Hello,
I have a workflow that tags multiple keywords to content grouped by different projects. This is done by a batch macro. The workflow works fine when we tag by a small number of keywords. However, when we increase the number of keywords, the workflow runs long time and sometimes gives us "unexpected error".
Is there a better way to tag multiple keywords so that the workflow process faster and more efficient?
Attached a sample workflow that contains a batch macro.
Input 1 (contents)
Input 2 (keywords)
Desired output
Sincerely,
knozawa
Solved! Go to Solution.
Hi, @knozawa - are your keywords always one word (such as Alteryx or Banana), or can they be phrases (multiple words)?
If they are always one word, you could parse the [content] into words, and then join them to your keywords (rather than using the macro). I randomly created 250,000 content phrases and 100,000 keywords, and this method ran in 25 seconds on my laptop. This won't work if your keywords could be multiple words, though.
@ponraj ,
Thank you for your suggestion. However, I wonder if Iterative macro performs faster than batch macro. Also, if I can run filter by keywords for specific groups only (my desired output shows tagging multiple keywords grouped by specific projects).
Sincerely,
knozawa
Thank you for your suggestion. Yes indeed, your method is much faster than using macro. However, as you mentioned, I have some phrases to filter by. I wonder if there is a way to achieve similar performance to filter by phrases.
Sincerely,
knozawa
I've attached the solution workflow.
Thank you all, especially @DanielBr from Alteryx support engineer helped me to solve this issue.

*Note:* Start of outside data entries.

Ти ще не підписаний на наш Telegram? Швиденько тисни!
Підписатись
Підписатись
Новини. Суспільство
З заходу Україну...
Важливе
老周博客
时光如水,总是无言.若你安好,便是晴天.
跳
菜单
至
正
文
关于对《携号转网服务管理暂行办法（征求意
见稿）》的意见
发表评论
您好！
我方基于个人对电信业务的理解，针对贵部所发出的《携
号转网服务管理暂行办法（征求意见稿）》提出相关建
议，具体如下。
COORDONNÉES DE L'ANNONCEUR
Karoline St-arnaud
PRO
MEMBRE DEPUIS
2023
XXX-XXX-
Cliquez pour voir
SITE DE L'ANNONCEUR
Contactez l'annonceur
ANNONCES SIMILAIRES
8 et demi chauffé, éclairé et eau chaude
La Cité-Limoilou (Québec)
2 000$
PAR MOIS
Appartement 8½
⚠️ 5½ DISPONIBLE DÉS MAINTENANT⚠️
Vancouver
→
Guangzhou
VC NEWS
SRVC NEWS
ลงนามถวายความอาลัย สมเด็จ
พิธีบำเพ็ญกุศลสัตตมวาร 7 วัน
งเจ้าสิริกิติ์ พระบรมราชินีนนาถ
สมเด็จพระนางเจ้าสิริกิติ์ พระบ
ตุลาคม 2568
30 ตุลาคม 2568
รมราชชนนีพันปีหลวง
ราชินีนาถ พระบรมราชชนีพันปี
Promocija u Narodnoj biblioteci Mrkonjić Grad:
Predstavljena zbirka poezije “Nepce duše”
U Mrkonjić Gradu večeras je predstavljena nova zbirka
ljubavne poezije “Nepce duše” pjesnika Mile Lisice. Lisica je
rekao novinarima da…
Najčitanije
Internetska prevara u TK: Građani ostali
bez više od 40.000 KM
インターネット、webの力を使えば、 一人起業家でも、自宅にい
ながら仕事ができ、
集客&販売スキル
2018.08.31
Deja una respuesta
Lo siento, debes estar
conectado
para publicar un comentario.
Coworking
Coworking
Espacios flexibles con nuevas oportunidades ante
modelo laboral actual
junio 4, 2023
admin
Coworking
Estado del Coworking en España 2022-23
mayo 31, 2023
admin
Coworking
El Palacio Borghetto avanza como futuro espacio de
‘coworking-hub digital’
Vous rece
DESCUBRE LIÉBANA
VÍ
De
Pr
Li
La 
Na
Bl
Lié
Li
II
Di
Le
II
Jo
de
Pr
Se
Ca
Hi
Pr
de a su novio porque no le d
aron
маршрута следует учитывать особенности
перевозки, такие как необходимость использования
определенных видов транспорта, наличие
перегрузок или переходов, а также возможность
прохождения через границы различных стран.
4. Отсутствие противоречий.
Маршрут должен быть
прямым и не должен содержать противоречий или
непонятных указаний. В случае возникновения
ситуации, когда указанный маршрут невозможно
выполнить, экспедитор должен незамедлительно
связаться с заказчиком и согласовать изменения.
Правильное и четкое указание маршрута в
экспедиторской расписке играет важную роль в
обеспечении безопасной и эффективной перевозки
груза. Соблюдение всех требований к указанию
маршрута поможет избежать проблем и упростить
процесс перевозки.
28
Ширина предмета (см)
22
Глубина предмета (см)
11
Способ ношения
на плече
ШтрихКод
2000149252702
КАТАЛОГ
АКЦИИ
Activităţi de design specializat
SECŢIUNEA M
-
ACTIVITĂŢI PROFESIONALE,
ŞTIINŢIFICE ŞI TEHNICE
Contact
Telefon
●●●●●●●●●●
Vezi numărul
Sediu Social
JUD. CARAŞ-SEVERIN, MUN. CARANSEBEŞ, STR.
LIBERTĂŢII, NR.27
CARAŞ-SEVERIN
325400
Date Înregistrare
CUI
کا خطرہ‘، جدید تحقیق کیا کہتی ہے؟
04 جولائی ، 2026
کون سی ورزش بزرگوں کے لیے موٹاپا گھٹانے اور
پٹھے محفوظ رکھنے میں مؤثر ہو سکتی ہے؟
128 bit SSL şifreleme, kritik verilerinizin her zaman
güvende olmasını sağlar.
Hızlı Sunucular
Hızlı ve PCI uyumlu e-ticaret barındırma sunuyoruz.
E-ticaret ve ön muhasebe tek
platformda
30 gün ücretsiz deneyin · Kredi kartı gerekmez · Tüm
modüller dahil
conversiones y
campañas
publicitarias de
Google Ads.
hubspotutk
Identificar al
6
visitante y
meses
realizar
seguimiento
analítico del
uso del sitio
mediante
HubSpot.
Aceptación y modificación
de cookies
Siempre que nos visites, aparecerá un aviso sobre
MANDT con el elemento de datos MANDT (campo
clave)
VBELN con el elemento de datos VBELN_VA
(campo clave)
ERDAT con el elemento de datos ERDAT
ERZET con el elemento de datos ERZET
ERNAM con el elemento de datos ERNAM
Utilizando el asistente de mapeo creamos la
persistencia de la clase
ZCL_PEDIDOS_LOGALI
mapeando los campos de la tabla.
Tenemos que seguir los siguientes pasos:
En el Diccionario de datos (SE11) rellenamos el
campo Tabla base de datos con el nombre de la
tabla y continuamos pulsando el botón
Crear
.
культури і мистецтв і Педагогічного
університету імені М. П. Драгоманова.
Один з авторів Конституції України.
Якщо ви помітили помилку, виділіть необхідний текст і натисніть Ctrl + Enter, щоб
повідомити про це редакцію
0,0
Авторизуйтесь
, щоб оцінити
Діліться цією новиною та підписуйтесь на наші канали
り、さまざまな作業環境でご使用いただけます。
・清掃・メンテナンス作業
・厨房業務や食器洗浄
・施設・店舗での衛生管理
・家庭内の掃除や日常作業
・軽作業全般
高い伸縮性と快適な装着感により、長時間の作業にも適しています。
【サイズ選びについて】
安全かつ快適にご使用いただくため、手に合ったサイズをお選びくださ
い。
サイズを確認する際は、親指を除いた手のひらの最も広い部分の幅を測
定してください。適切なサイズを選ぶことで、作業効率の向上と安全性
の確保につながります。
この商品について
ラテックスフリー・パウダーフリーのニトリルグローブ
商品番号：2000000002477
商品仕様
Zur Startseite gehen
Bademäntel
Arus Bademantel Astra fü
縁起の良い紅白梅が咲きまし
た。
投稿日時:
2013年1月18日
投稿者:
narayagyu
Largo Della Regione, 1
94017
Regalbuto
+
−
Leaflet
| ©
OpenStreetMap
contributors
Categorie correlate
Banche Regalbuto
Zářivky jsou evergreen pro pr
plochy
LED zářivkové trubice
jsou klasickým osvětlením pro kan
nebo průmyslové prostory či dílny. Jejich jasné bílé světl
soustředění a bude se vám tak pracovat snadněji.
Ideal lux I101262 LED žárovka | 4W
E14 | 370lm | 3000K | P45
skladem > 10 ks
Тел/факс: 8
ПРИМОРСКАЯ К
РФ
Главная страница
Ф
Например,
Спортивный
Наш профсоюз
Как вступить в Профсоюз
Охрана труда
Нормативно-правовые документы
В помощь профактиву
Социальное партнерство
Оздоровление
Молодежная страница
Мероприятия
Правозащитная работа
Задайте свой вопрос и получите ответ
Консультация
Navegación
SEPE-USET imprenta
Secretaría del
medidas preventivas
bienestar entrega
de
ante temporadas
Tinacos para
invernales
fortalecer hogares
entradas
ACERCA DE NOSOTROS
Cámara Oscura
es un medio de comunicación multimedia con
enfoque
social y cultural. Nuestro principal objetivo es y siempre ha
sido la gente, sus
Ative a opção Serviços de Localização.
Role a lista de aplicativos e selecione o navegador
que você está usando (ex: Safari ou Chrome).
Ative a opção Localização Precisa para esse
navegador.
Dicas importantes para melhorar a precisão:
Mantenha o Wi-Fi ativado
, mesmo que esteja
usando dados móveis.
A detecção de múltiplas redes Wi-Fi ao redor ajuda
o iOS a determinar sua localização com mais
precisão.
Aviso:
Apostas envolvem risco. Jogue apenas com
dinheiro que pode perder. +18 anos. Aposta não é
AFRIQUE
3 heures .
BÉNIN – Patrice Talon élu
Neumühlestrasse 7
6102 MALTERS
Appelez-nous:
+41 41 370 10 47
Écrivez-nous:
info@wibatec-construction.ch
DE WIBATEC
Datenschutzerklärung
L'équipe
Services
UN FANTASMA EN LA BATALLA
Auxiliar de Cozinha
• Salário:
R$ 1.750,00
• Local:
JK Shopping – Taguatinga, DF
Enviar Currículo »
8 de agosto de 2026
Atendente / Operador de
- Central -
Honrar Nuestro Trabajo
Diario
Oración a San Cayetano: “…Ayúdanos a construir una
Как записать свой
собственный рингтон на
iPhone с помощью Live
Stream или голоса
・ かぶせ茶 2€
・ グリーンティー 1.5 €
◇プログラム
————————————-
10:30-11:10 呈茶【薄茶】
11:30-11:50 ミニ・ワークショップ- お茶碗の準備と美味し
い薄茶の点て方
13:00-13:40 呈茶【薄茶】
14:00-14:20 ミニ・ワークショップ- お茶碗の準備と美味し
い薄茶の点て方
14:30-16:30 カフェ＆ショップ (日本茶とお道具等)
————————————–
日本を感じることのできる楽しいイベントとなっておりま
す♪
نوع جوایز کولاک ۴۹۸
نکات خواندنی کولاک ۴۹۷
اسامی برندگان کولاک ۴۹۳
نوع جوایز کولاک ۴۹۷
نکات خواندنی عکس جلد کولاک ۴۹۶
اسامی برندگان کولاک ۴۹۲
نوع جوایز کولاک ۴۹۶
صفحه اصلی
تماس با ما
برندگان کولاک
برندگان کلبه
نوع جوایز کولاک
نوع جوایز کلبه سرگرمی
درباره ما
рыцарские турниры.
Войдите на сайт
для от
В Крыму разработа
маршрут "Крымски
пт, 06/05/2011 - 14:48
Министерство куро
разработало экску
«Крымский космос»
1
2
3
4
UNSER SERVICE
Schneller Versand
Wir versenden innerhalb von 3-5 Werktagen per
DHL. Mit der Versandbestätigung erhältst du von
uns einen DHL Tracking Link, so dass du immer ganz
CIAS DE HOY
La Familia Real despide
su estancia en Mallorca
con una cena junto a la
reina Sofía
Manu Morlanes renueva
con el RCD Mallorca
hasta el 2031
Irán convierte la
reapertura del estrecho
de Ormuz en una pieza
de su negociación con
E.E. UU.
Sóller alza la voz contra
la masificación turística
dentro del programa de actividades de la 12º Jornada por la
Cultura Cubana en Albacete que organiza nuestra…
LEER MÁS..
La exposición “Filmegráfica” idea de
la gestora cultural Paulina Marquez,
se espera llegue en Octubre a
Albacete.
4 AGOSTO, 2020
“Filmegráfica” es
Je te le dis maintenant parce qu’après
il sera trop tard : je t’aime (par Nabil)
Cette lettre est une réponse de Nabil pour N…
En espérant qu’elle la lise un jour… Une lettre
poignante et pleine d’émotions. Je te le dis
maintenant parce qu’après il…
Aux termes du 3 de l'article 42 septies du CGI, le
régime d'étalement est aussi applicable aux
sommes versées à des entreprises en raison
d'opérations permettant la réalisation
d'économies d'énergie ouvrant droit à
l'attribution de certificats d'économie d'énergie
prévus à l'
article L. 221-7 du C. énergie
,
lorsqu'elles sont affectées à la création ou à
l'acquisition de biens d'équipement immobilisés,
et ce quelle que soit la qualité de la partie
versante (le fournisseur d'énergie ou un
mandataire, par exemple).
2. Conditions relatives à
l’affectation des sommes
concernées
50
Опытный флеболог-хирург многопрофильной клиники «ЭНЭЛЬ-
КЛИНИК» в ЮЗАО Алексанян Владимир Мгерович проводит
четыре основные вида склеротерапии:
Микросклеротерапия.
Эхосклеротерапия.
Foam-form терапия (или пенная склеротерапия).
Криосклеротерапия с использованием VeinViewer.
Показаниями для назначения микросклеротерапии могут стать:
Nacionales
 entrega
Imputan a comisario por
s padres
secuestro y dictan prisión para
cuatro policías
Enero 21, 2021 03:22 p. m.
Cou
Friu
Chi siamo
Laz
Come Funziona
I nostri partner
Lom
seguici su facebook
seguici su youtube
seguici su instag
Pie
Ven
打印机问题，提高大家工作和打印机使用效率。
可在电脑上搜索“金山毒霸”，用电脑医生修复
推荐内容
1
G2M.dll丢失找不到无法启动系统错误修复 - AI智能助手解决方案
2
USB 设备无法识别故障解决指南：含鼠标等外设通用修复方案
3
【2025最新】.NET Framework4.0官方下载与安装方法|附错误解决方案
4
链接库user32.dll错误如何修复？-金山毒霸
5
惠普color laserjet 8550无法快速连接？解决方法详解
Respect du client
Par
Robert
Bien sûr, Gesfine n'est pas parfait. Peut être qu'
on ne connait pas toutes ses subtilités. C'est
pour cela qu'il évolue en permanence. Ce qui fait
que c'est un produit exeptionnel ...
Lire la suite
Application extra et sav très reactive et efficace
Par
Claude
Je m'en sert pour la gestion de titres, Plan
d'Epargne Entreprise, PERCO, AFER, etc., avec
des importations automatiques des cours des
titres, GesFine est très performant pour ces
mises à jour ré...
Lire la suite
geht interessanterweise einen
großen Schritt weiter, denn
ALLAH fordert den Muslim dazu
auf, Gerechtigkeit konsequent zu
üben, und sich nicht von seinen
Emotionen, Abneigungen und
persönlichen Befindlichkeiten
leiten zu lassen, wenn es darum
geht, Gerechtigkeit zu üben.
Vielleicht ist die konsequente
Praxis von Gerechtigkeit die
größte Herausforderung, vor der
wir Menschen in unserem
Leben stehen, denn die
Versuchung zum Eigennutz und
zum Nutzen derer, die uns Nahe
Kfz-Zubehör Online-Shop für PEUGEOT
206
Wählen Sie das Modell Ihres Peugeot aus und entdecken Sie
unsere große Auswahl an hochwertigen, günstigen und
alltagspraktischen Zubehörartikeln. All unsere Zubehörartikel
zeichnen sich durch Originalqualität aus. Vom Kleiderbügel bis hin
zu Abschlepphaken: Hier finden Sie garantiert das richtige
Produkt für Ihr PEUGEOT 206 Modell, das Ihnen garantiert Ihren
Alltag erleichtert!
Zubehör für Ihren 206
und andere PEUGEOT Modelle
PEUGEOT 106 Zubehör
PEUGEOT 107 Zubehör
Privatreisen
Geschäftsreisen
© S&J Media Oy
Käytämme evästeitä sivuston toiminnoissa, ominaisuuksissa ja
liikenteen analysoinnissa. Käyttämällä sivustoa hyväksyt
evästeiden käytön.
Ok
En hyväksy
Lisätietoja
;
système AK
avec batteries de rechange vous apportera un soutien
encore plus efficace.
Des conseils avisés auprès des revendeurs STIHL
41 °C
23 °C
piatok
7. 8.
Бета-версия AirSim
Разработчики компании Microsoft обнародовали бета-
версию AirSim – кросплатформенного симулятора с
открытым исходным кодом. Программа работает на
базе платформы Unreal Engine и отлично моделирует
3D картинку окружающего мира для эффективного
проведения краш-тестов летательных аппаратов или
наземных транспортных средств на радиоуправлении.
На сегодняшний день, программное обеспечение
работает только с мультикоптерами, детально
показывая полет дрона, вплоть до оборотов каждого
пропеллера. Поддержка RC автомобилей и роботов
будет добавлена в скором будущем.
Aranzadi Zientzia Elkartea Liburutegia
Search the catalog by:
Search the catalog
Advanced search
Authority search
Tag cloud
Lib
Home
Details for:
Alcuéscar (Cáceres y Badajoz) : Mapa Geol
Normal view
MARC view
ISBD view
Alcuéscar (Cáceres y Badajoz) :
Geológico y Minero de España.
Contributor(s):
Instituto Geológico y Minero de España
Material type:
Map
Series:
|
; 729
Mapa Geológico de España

Batch macro vs regex with find replace methods:
Regex with find replace method was 1148 times faster performance because it processed only one time looking up keywords instead of looping multiple times. Also, regex with find replace method had more matches because some of the contents did not have spaces between words due to Japanese language.
Two take-away for using regex with find replace method:
1. When contents contain keywords, only the longest keyword matches.
Contents = John Aaron Smith
Keyword 1 = John
Keyword 2 = John Aaron
Keyword 3 = John Aaron Smith
2. Potential mismatch for some keywords (i.e. "app" matches with "appliances" and "applications" not only "app")
As a result:
Batch macro method is suitable when:
1. Multiple keywords should be tagged for the same contents match (i.e. keyword 1, 2, and 3 should be tagged for contents = "John Aaron Smith")
2. List of keywords contains "short-length" keywords (i.e. "app")
Regex with find replace method is suitable when:
1. There are many keywords in the list to match
2. Words are not separated by spaces (i.e. Japanese/Chinese)
Hope this helps for people who have similar use cases.
Sincerely,
knozawa
Hi @knozawa ,
Thanks for posting the approach you used! Also, I believe @MarqueeCrew is working on a new macro that helps with this.
@MarqueeCrew , can you jump in - hopefully I haven't got the wrong end of the stick?
Best,
Tom
@knozawa - thanks so much for reporting back with your solution (and providing the details on when each approach may/may not work for different scenarios)!